Public Busing Deployed By Roberta by Sam Glotz

Carrow, a terribly unheard of cutpurse who would have liked to stay that way, was an integral part of the group that deployed the most ingenious innovation to date: public busing. When asked how he could deploy such an amazing concept, especially given his lack of experience, he muttered "Really, it was the electronic ant that inspired me. Once I witnessed that, the public busing just came to me."

Having served crabby hard time for the other things that "just came" to him six years ago during a defenestration, the inventor feels nothing but hunger about cleaning up his livelihood.

Roberta is proud to be the pioneer of public busing and encourages other cities to pursue constructing public busing.

Locals Can'T Get Around by Cletus Manning

There's no avoiding the issue of transportation in Jasonia. It stinks.

Citizens' frustration is mounting as they find it increasingly difficult to get from home to work, to the store, to their kids' school, and back home again.

Indeed, traffic congestion has grown beyond inconvenient. Avenues become literally impassable. Citizens can't even leave community.

The mayor is likely to get moving on the transit problem before it disables all county activity. "I realize the problem," exclaimed the mayor, "and am working on it."

Traffic Nasty! by Waleed Manning

Traffic has streaked the county with continuous veins of metal. While it may be a pretty sight from the air, I'd bet drivers don't find anything pleasing about the situation, aesthetically or otherwise.

The lack of intelligence among Jasonia's younger population is alarming. It's not their fault they're stupid. It's our fault. The adults of Jasonia have failed the children steadily by not providing strong schooling. As a result, the children are failing discreetly.

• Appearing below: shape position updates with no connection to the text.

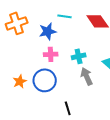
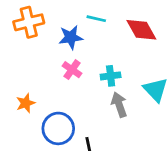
pink cross: (51, 54) -> (72, 70), turned 32
blue circle: (45, 80) -> (58, 128), moved

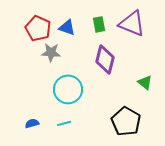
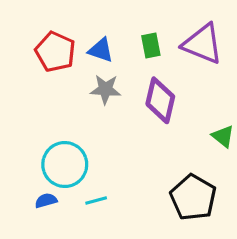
gray star: (51, 52) -> (105, 89), moved
cyan circle: (68, 89) -> (65, 165), moved

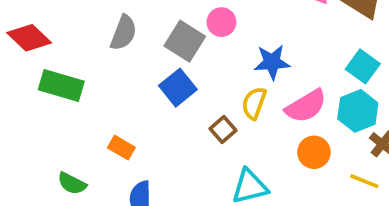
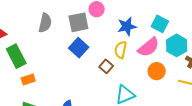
gray square: (185, 41) -> (78, 22), turned -35
cyan square: (363, 66) -> (160, 24), moved
green rectangle: (61, 85) -> (16, 56), turned 55
orange rectangle: (121, 148) -> (28, 79), moved, turned -40

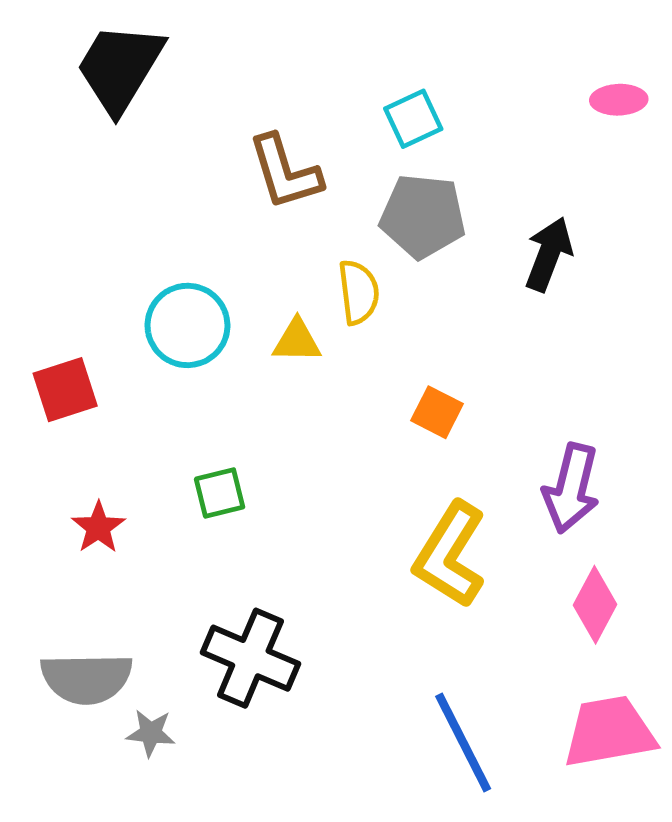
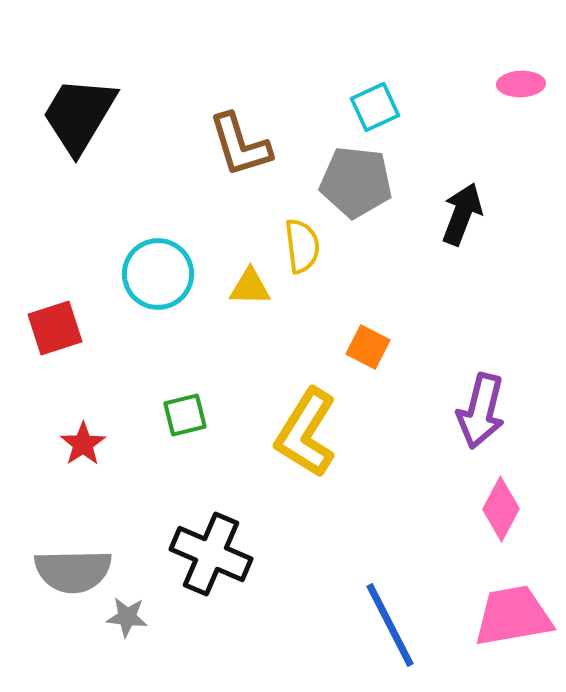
black trapezoid: (120, 68) -> (79, 115), moved
cyan square: (413, 119) -> (375, 107), moved
yellow L-shape: (450, 555) -> (306, 433), moved

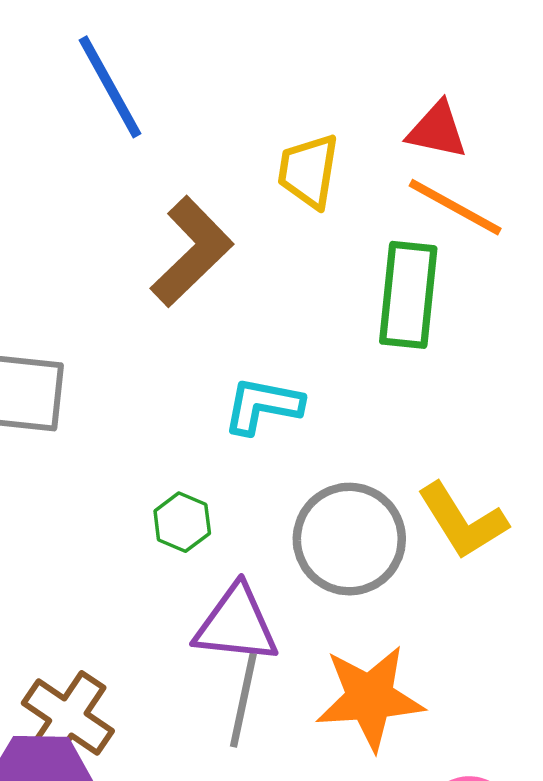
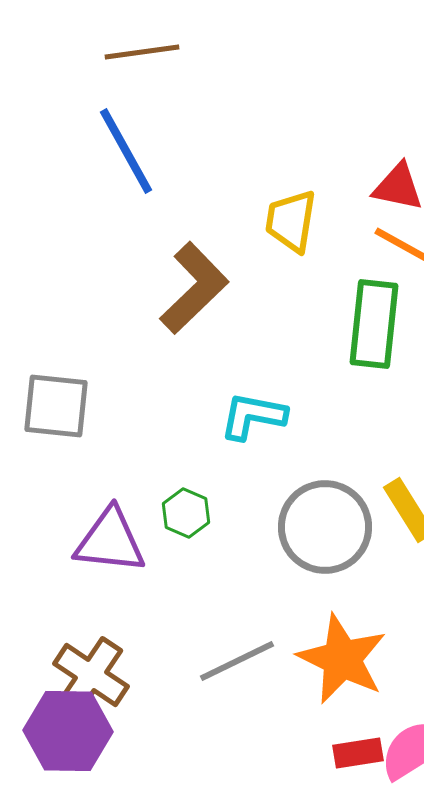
purple triangle: (236, 624) -> (110, 541), moved
orange star: (370, 698) -> (342, 659), turned 30
gray line: (243, 700) -> (237, 661), turned 52

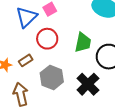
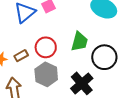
red circle: (47, 39) -> (46, 47), moved

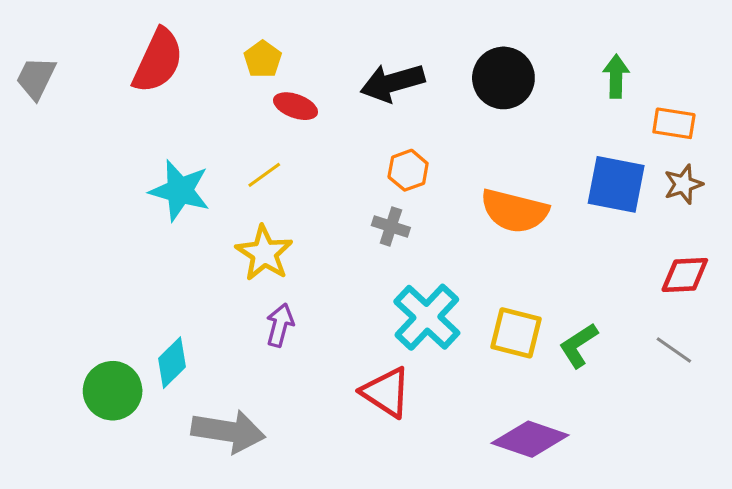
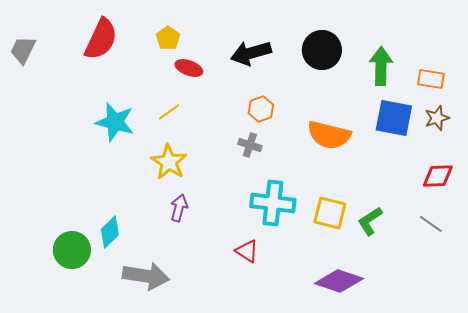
green arrow: (616, 76) -> (381, 66), moved, size x1.4
cyan cross: (427, 317) -> (273, 203), turned -36
red triangle: (386, 392) -> (247, 251), size x0.7

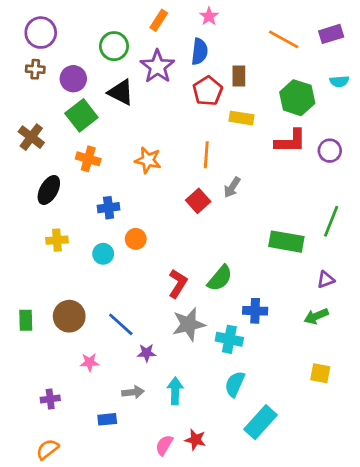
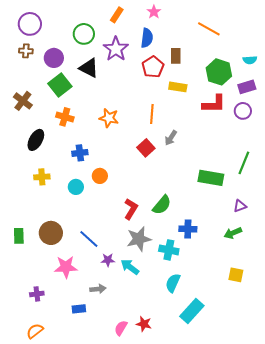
purple rectangle: (331, 34) -> (247, 87), moved
pink star: (90, 362) -> (66, 267), size x1.6
cyan arrow: (175, 391) -> (130, 267), moved, turned -54

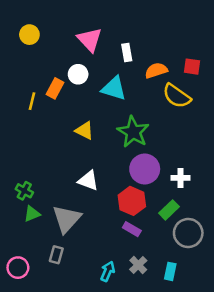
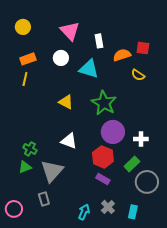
red square: (192, 67) -> (143, 48), moved
orange rectangle: (55, 88) -> (28, 59), moved, turned 42
yellow semicircle: (177, 96) -> (138, 75), size x0.6
green cross: (24, 191) -> (30, 149), moved
gray rectangle: (56, 255) -> (44, 199), turned -32

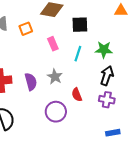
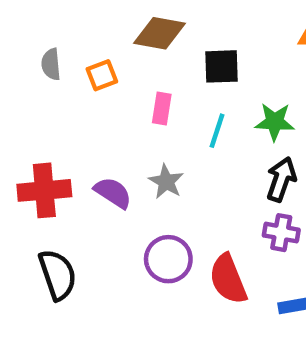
pink rectangle: (53, 44) -> (162, 109), turned 32
purple semicircle: (31, 82) -> (113, 193), turned -42
red semicircle: (77, 95) -> (228, 279), moved, size x1.6

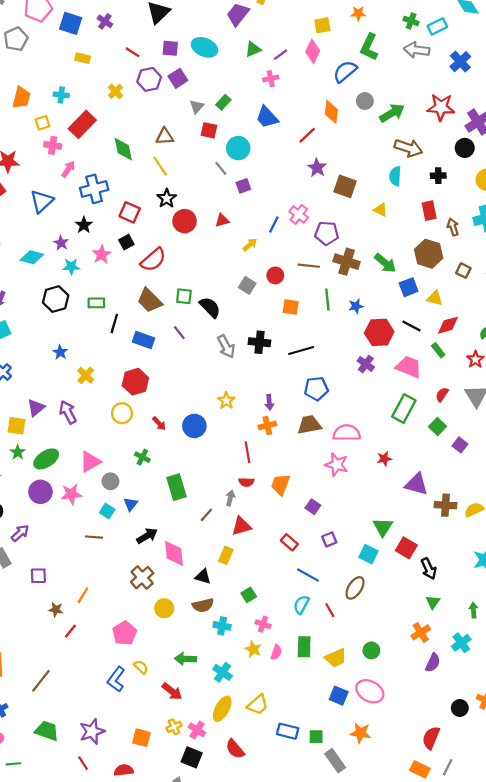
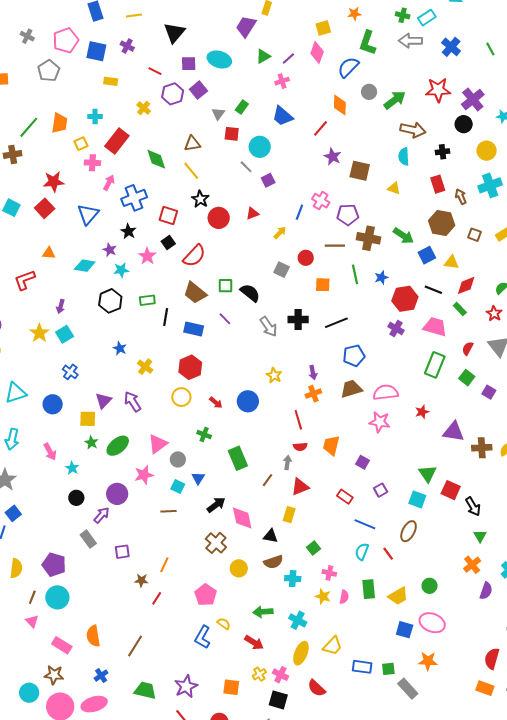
purple circle: (40, 492) -> (117, 494), moved

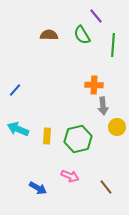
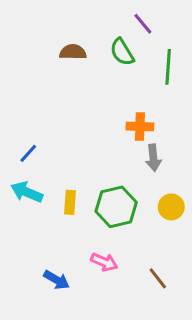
blue line: (15, 90) -> (28, 153), moved
yellow circle: (117, 127) -> (171, 207), moved

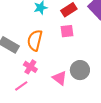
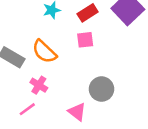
orange semicircle: (35, 40) -> (44, 52), turned -60
pink triangle: (60, 78) -> (77, 112), moved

Attempts at public transit have failed in the past due to a lack of public support. Look residents, there are only so many solutions. Perhaps now we can explore alternate solutions with renewed insight.

You know, I'm a fairly decent and social surfer dude, but at times like this I really wonder if I should hole away in some remote wilderness area so I never have to face another gambler or another problem again.

The Wind Turbine Developed At Kabul University by Jennifer Harris

A research team led by the eminent Dr. Zimmerman has developed the wind turbine. Kabul Mayor Quincy has presented the professor with the key to the metropolis to celebrate this major event.

Dr. Zimmerman peacefully denied responsibility and deployed the breakthrough on the shoulders of his lab workers, "they did everything. I just had a simple idea."

Kabul University President O'Hare is overjoyed with the fame this event brings to his institution. "With the wind turbine to our credit, especially the way it will help our denizens, Kabul University's attendance will fly off the charts. Hey, our fees could, too. That last part was off the record--you won't print that, will you?"

Cars Collide Slowly by Ingmar Borucki

A teacher driving at lightning speed squished into a gardener last Sunday causing severe, but not fatal injuries. The gardener, a regular at Taco Tuba, seemed particularly cantankerous about the whole episode recounting the injuries with astute hate. "My arm's been severed at the wrist," the gardener stated off-handedly, but was otherwise compost.

Leila Perry, Jasonia's traffic analyst, proposed that Jasonia has seen a sharp increase in the number of speeders and reckless drivers because the heavy traffic frustrates denizens. "Drivers try to make up for lost time as soon as they can make a break for it," Perry commented.